Background: Adult T-cell leukemia/lymphoma (ATLL) is an aggressive mature peripheral T-cell neoplasm caused by HTLV-1 infection. Despite aggressive therapy, ATLL carries a very poor prognosis. Current prognostic models (i.e., the International Prognostic Index [IPI] and the Prognostic Index for T-cell lymphoma [PIT]) have shown to not completely predict survival in ATLL (Phillips, Cancer, 2010). Moreover, these models have not been validated in Latin American ATLL patients. Therefore, we aim to validate current prognostic systems (IPI, PIT) and to develop a novel model to predict early mortality in patients with ATLL.

Methods: We conducted a retrospective cohort study by analyzing 12 demographic, clinical, and laboratory variables of 169 Latin American ATLL patients with acute and lymphomatous subtypes recruited by the "Grupo de Estudio Latinoamericano de Linfoproliferativos" (GELL). All patients received cancer-directed treatment. Conditional inference trees were used to construct a new prognostic model, the ATLL-GELL, by including serum lactate dehydrogenase (LDH) and the Eastern Cooperative Oncology Group (ECOG) performance status. Our primary outcome was overall survival (OS) at 15 months, while our secondary outcome was progression-free survival (PFS). The model identified a low-risk (LDH ≤2 times upper limit value [ULV] + ECOG score 0-1), and a high-risk (LDH >2 times ULV + ECOG score ≥2; or LDH >2 times ULV) group (Figure 1). The model was validated in an independent cohort of 95 North American ATLL patients with acute and lymphomatous subtypes from Miami, FL. We used the Kaplan-Meier method and the log-rank test to estimate the survival probabilities for the score. Cox regression was used to evaluate the risk of mortality and disease progression for each score. We used the C-index to determine the discriminatory power of each score.

Results: Table 1 summarizes the demographic and clinical characteristics. The mean age was 57 (± 15.1) years with a male predominance (53%). Lymphomatous ATLL was the most common subtype (66%) in the training cohort, while acute ATLL (59%) in the testing cohort.

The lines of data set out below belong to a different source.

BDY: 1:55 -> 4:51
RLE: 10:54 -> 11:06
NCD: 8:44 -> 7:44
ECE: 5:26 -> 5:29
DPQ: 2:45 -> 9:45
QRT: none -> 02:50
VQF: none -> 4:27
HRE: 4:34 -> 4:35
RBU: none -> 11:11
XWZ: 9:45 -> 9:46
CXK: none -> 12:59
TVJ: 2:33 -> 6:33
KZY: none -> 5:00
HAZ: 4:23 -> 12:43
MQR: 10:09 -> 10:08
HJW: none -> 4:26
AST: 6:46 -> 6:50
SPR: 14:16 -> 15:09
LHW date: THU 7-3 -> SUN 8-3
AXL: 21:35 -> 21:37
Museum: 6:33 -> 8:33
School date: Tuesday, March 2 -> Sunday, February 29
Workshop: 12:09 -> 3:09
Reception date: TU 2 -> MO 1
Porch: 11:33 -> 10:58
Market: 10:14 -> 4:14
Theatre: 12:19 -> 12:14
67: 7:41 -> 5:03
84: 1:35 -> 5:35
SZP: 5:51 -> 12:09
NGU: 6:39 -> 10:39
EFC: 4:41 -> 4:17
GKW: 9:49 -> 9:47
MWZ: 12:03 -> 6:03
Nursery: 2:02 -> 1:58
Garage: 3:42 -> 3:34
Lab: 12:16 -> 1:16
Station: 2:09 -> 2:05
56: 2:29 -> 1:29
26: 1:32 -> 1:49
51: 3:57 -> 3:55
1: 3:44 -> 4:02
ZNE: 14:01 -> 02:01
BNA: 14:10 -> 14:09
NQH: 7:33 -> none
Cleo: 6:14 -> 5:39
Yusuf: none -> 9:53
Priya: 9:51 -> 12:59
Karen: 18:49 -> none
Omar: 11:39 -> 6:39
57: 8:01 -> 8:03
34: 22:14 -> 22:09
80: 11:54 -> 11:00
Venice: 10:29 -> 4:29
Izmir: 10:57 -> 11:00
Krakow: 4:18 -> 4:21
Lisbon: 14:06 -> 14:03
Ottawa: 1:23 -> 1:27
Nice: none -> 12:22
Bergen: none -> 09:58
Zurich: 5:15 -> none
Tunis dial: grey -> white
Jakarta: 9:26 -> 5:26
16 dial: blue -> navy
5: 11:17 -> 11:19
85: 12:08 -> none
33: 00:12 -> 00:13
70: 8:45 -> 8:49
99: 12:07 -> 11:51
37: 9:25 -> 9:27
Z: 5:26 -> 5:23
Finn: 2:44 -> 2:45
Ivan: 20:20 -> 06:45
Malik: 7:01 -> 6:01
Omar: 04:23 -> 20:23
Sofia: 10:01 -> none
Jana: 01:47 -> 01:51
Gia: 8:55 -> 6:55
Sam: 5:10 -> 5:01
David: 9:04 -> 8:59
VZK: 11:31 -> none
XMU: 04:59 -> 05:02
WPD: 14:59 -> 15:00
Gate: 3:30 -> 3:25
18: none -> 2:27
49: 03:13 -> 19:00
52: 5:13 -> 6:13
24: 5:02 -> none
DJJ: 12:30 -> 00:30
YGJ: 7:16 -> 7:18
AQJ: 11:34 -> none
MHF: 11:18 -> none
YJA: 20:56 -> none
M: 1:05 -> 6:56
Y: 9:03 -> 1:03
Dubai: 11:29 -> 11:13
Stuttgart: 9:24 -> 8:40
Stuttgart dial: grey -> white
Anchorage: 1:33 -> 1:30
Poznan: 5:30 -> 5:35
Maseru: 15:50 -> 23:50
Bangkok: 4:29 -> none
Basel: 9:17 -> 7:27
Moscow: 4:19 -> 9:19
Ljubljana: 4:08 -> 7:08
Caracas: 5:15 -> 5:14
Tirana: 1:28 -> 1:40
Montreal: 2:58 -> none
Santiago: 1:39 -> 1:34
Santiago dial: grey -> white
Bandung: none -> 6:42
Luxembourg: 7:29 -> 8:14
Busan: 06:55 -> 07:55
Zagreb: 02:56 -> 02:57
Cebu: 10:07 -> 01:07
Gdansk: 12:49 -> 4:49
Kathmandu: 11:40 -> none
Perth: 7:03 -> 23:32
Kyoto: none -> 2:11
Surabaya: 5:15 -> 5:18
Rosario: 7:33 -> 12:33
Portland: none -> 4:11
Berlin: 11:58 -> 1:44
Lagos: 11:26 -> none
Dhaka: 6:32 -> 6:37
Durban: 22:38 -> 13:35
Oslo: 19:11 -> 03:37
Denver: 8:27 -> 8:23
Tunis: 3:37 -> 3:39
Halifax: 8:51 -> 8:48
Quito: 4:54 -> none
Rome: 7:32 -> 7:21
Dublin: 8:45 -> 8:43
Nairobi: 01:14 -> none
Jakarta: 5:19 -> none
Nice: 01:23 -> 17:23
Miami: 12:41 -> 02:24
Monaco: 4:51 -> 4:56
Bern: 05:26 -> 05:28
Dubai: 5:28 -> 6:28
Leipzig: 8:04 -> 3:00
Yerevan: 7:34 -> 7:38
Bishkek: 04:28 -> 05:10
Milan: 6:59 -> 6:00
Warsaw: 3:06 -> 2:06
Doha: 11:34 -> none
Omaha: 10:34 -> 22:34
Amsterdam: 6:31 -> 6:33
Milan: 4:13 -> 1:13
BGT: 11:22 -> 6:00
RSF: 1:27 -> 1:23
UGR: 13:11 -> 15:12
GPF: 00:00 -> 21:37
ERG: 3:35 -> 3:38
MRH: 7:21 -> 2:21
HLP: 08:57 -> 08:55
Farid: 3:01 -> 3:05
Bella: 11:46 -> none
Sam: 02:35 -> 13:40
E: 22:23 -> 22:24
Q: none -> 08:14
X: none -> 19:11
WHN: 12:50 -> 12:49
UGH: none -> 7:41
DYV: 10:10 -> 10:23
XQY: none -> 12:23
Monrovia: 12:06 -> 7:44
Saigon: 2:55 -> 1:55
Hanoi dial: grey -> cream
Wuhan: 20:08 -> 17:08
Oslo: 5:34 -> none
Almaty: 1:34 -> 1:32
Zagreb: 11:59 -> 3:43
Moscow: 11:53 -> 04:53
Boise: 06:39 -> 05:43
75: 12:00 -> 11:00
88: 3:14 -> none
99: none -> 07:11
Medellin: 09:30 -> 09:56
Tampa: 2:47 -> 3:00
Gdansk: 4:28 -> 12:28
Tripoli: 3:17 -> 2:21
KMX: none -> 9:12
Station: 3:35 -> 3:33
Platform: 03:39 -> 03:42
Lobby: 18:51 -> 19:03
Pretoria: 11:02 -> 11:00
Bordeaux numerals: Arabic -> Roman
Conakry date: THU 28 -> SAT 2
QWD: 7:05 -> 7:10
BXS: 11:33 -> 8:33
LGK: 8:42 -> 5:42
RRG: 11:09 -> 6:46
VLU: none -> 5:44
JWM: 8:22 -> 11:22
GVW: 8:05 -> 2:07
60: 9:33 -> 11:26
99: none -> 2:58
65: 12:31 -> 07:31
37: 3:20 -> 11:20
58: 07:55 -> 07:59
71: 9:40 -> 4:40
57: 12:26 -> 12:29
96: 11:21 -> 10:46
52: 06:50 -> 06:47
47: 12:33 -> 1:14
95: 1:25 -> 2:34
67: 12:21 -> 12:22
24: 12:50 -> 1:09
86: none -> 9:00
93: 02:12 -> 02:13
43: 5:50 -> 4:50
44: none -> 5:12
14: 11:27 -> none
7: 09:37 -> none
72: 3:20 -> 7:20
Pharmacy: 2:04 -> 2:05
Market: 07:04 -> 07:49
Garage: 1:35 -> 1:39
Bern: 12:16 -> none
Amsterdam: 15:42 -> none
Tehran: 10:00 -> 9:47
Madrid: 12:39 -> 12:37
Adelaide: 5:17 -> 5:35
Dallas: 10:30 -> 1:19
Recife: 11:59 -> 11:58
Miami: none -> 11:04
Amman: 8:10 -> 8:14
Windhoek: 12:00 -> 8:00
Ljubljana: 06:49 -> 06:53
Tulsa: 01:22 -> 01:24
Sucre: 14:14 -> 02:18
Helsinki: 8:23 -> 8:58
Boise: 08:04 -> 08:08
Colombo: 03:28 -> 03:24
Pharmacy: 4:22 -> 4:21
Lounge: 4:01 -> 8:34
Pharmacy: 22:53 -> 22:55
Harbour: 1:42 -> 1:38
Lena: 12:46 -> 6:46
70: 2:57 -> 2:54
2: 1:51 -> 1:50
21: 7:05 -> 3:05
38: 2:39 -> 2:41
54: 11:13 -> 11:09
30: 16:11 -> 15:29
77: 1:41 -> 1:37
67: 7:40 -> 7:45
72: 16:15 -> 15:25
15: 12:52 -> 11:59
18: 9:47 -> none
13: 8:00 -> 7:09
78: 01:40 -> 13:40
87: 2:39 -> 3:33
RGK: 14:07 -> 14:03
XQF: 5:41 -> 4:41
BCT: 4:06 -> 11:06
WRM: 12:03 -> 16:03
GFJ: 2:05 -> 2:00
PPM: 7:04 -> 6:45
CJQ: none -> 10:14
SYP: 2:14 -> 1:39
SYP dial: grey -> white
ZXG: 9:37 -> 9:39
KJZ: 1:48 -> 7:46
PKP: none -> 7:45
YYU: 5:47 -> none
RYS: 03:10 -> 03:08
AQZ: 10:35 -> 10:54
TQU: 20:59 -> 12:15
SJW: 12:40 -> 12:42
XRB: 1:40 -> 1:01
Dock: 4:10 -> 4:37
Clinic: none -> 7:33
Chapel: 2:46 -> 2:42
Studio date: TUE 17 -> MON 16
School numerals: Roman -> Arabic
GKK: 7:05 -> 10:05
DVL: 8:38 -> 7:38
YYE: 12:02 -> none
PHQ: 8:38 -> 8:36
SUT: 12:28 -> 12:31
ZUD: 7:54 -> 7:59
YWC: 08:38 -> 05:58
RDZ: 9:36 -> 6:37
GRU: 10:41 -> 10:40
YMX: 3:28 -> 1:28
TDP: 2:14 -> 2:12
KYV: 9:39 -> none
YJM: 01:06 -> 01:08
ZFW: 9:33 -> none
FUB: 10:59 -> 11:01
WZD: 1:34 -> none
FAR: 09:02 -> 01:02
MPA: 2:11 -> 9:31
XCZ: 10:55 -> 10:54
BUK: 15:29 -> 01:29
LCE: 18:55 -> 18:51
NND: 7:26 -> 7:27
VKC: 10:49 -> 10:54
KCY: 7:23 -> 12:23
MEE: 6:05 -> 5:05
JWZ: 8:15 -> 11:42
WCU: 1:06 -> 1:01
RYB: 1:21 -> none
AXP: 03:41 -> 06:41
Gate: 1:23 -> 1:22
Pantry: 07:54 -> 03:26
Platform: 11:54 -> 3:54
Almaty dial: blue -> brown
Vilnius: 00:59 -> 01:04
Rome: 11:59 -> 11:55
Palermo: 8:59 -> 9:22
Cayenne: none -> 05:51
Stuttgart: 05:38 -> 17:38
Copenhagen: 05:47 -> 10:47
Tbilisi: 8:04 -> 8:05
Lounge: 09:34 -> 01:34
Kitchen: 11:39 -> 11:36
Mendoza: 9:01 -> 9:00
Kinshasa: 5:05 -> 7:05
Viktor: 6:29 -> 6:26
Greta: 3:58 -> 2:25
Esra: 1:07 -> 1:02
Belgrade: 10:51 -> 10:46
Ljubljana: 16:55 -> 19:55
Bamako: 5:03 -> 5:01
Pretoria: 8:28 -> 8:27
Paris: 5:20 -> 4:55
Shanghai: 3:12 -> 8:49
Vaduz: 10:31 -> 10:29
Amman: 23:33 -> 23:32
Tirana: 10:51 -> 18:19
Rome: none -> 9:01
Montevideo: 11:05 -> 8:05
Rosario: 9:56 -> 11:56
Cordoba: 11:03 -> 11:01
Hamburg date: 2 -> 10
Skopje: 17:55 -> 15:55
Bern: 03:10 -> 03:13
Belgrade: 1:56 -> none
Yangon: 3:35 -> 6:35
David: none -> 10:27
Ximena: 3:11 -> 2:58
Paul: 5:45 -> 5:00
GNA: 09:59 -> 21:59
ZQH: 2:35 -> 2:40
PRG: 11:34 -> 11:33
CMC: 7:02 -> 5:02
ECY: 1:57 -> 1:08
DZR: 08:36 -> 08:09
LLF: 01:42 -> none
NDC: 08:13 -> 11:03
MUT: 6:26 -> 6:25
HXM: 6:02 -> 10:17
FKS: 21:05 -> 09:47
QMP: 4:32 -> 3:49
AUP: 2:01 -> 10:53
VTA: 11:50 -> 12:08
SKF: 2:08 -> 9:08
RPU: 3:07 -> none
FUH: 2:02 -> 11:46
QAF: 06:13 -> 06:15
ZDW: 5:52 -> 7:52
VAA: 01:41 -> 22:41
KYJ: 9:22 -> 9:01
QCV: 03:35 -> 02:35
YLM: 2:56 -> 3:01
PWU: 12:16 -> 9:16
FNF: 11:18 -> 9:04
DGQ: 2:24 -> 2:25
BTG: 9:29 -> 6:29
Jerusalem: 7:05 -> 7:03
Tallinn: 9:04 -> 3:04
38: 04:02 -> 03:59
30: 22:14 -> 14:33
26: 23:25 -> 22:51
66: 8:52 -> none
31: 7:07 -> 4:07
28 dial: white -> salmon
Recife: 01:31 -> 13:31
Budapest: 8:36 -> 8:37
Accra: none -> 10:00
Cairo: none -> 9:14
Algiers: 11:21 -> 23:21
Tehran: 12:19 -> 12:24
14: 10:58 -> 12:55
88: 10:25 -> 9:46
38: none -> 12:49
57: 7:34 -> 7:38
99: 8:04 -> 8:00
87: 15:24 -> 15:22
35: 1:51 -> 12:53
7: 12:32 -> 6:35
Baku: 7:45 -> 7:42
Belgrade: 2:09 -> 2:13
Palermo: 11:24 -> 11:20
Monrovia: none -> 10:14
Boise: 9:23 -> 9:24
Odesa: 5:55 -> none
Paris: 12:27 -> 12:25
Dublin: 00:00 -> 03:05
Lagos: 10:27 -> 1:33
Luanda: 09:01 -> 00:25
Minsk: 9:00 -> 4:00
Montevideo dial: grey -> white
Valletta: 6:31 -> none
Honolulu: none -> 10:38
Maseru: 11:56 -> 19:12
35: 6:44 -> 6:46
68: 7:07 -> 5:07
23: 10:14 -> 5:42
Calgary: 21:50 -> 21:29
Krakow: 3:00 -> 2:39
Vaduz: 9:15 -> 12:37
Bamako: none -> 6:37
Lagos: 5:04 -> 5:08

Most patients had an Ann Arbor stage III-IV (88%) and received multiagent chemotherapy (76%) as first-line treatment (Table 1). With a median follow-up of 21 months, the 15-month OS and PFS rates of the training cohort were 29% and 27%, respectively. Patients with a high-risk ATLL-GELL score had a worse OS (16% vs. 61%, p<0.0001) and PFS (14% vs. 60%, p<0.0001) (Figure 2). Table 2 shows that the ATLL-GELL model had comparable prognostic discrimination than the IPI and PIT scores, according to the C-index. Similarly, the Cox regression analysis identified a better risk stratification of the new model for OS and PFS in the training and testing cohorts. In contrast, poor risk stratification for mortality and disease progression was found with the IPI and PIT scores in the training cohort. Table 2 shows that the risk for mortality and disease progression was higher in the high-intermediate (HR 7.91 and 8.07, respectively) than the high-risk (HR 7.12, and 7.85, respectively) group according to the IPI score. Moreover, the PIT score could not properly stratify patients' OS and PFS risk (Table 2). Figures 3 and 4 illustrate narrow and crossing survival curves between risk subgroups in both scores for OS and PFS estimates, respectively, suggesting poor visual discrimination of the IPI and PIT scores.

Conclusion: ATLL carries a dismal prognosis, therefore we hypothesized that current prognostic systems might not yield an appropriate risk stratification since almost universally aggressive ATLL patients are at high risk for rapid disease progression and death. After considering different clinical-epidemiological and laboratory variables, our simplified prognostic model was able to predict early mortality and disease progression in patients with aggressive ATLL. Poor performance status, thus unfit for aggressive therapy, along with a high disease burden seems to reliably predict mortality in these patients. The ATLL-GELL model also showed better risk stratification and a more clear distinction of low- versus high-risk groups for aggressive ATLL than traditional models. We are currently validating our findings in a prospective cohort of Latin American ATLL patients and to improve clinical decision-making in those deemed at high risk for early mortality.

Disclosures

Castillo:Abbvie: Consultancy, Research Funding; BeiGene: Consultancy, Research Funding; Pharmacyclics: Consultancy, Research Funding; Janssen: Consultancy; Roche: Consultancy; TG Therapeutics: Research Funding.